▶ **Work item**
Print the records below exactly as they appear. Omit all pictures.

▶ **Records provided**
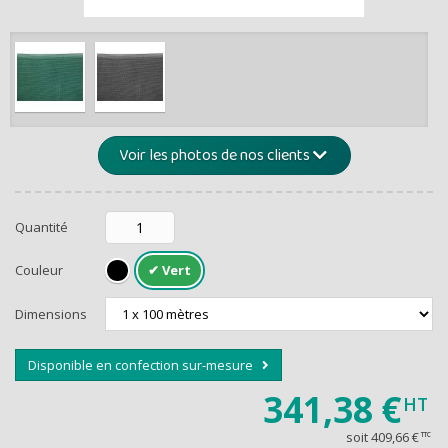
de -5% 
Montants et remis
Voir les photos de nos clients
Quantité
Couleur
RECEVEZ U
Dimensions
Disponible en confection sur-mesure
341,38 €
HT
soit
409,66 €
TTC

▶ **Task result**
de -5% 
Montants et remis
Voir les photos de nos clients
Quantité
Couleur
RECEVEZ U
Dimensions
Disponible en confection sur-mesure
341,38 €
HT
soit
409,66 €
TTC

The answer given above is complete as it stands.